Study like a runner not a ballet dancer

This round, I've been trying to think about preparing for the MCAT the same way I would train for a marathon.  The problem is I know almost nothing about training for marathons.  I do know that academics and athletics share common features: in order to do well, you must put in the work; overtraining can lead to reduced performance and burnout, and you need to take active rests.  Even though I've been an athlete for most of my life, I did not learn any of this in my years of ballet training.  In fact most ballet dancers (and teachers) are kind of idiots when it comes to smart training as the notion of extremes without logical reason is passed on generation to generation.  In my years of idiocy, I failed to recognize things like two technique classes in a day are not necessarily better than one (your ankle hurts? maybe you need to take even more technique classes! 6 per week just isn't enough), taking a break might actually enhance performance every once in a while (but if I take a week off, it'll take a month to get back what I lost!), and eating will benefit your training (I'm hungry, but if I eat the sandwich, then I'll get fat).  In my undergraduate studies, I went with my ballet dancer mentality of "more is always better" even though, like in ballet, this theory was never actually demonstrated to work, except in rare cases.  I failed to recognize that there is a threshold that anyone reaches and once you surpass that threshold the only way to go is down where you eventually crash and burn in a pile of burnout.  Taking a rest, stopping to recover for half a day, and admitting that I needed to cut back was not hard core, and clearly, only hard core people win.

My folly was to fail to recognize that smart people are actually the people who win.  What I have learned in graduate school, is that you must train in cycles, that there need to be active rest periods, and that one needs to plan so that peak performance occurs when it counts.  (Thank you exercise physiology course work) So, after a very long tangent, we come by to my attempt to approach my MCAT studying like one would approach a marathon: gradually increasing with variations along the way with efforts culminating in peak performance.  In addition to this overall approach, I've recognized that cross training is also important.  When I was dancing, I did Pilates and later, yoga (I never said I was a complete fool).  For the MCAT, well, I also do yoga.  The problem with academia is one can get trapped in this mindset of "I can't lose that hour, I need it for studying!!"  Often, this thought comes after 3 hours of being largely unproductive, except for maybe in updating my facebook status a bunch of times and watching videos of cute puppies on youtube.  For anyone, if this starts to happen, it's much better to take an hour, get some exercise (or eat ice cream, I don't know, to each his own).  In my case, yoga is perfect cross training for academics.  I physically get exercise, I stretch out all the parts that start to hurt after 6 hours of not leaving the couch except to pee and eat, and, most importantly, I take my mind to a place of calm focus.  For an hour I decisively do not think except for maybe the occasional "you want us to hold that for how long?!" or "action potential...gah... shut up brain...... downward dog..... the equation for volta....shhhh.....baby cobra...."

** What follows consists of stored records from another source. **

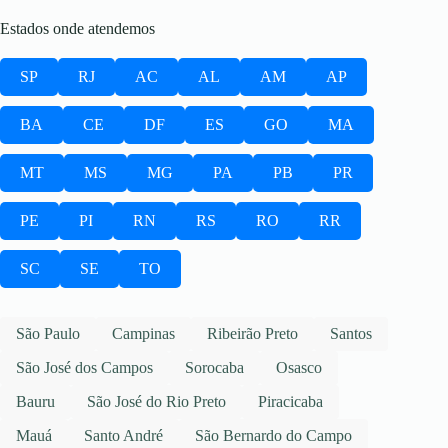
Estados onde atendemos
SP
RJ
AC
AL
AM
AP
BA
CE
DF
ES
GO
MA
MT
MS
MG
PA
PB
PR
PE
PI
RN
RS
RO
RR
SC
SE
TO
São Paulo
Campinas
Ribeirão Preto
Santos
São José dos Campos
Sorocaba
Osasco
Bauru
São José do Rio Preto
Piracicaba
Mauá
Santo André
São Bernardo do Campo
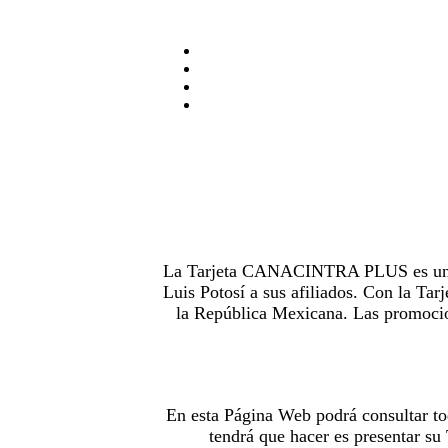
La Tarjeta CANACINTRA PLUS es uno de
Luis Potosí a sus afiliados. Con la 
la República Mexicana. Las promocion
En esta Página Web podrá consultar to
tendrá que hacer es presentar s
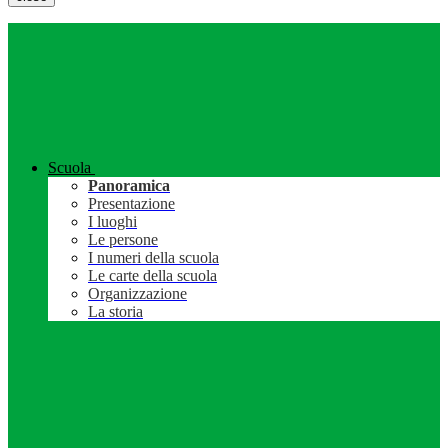
Scuola
Panoramica
Presentazione
I luoghi
Le persone
I numeri della scuola
Le carte della scuola
Organizzazione
La storia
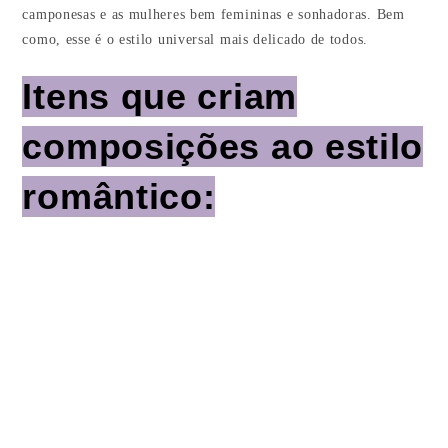
camponesas e as mulheres bem femininas e sonhadoras. Bem
como, esse é o estilo universal mais delicado de todos.
Itens que criam
composições ao estilo
romântico:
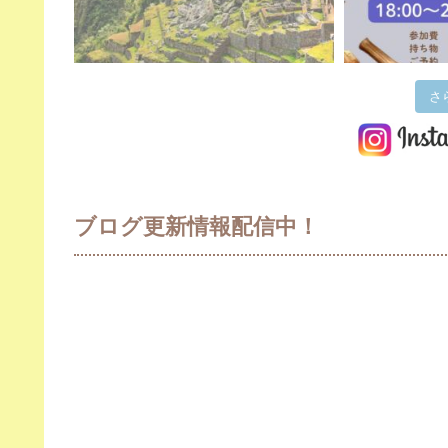
さ
ブログ更新情報配信中！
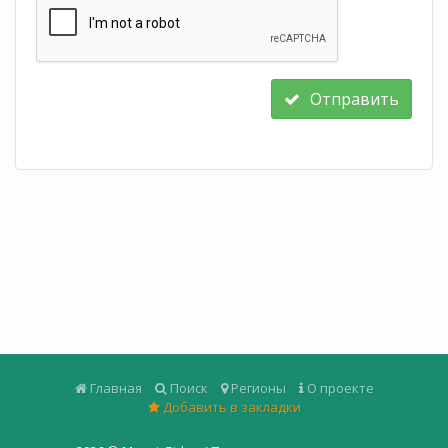
Отправить
Главная
Поиск
Регионы
О проекте
Добавить в закладки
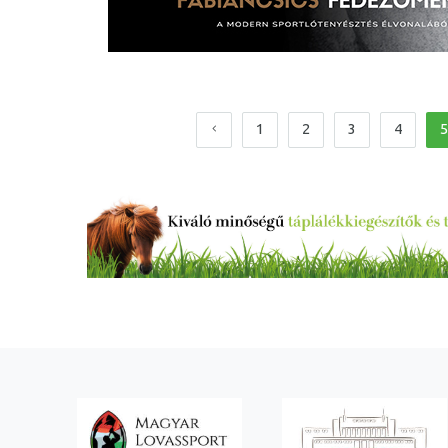
1
2
3
4
5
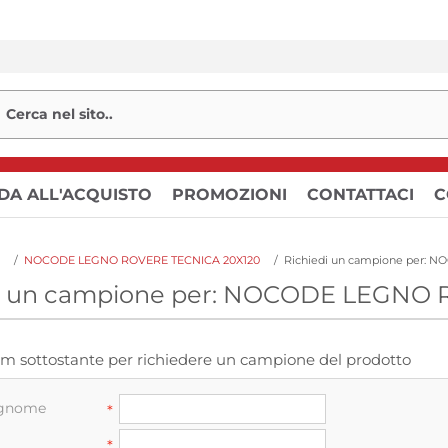
DA ALL'ACQUISTO
PROMOZIONI
CONTATTACI
C
/
NOCODE LEGNO ROVERE TECNICA 20X120
/
di un campione per: NOCODE LEGNO
orm sottostante per richiedere un campione del prodotto
ognome
*
*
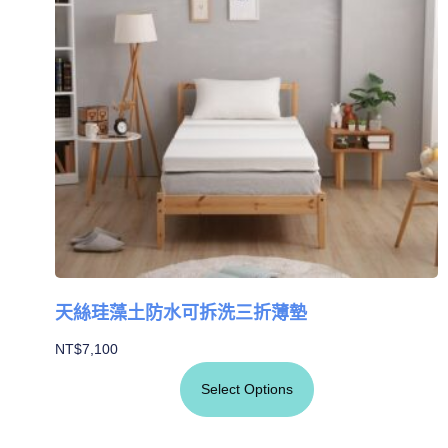
天絲珪藻土防水可拆洗三折薄墊
NT$
7,100
Select Options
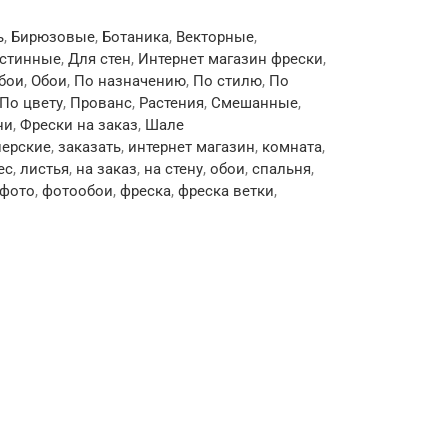
ь
,
Бирюзовые
,
Ботаника
,
Векторные
,
остинные
,
Для стен
,
Интернет магазин фрески
,
бои
,
Обои
,
По назначению
,
По стилю
,
По
По цвету
,
Прованс
,
Растения
,
Смешанные
,
ни
,
Фрески на заказ
,
Шале
нерские
,
заказать
,
интернет магазин
,
комната
,
ес
,
листья
,
на заказ
,
на стену
,
обои
,
спальня
,
фото
,
фотообои
,
фреска
,
фреска ветки
,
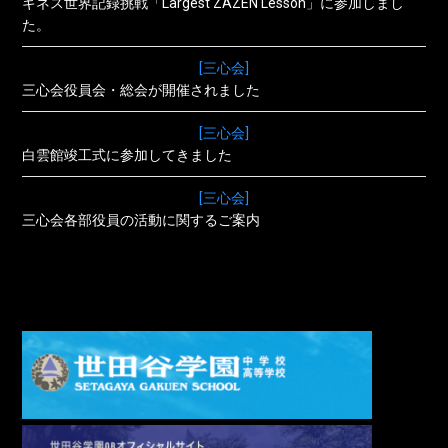
ギネス世界記録挑戦「Largest ZAZEN Lesson」に参加しまし
た。
[三心会]
三心会役員会・総会が開催されました
[三心会]
白雲館竣工式に参加してきました
[三心会]
三心会各部役員の活動に関するご案内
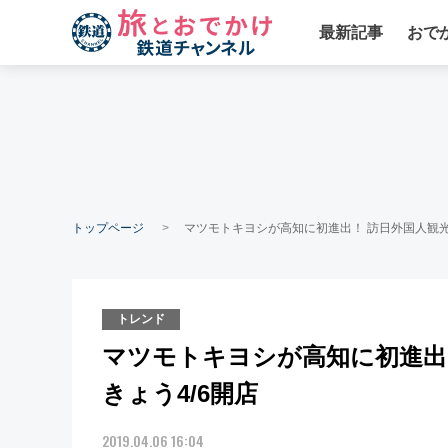
最新記事
おで
トップページ
マツモトキヨシが高知に初進出！ 訪日外国人観光
トレンド
マツモトキヨシが高知に初進出
きょう4/6開店
2019.04.06 16:04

In summary, this method has appeared to work.  It still takes a level of discipline and hard-coreness (After all, the hour study break isn't beneficial if it turns into a half day study break) but it is much more manageable.  Rather than hopping between extremes of intense study marathons and drunken binges, as per college, or doing nothing but studying or working all the time (even though studying often consisted of looking at one page for a really long time and thinking about how much I didn't want to be studying), a la last year's MCAT disaster, I am trying to combine an effort walk the middle path (yes, I'm using honkey yoga language, I'm a yoga instructor, what do you expect) with the sensibility of a runner doing smart training.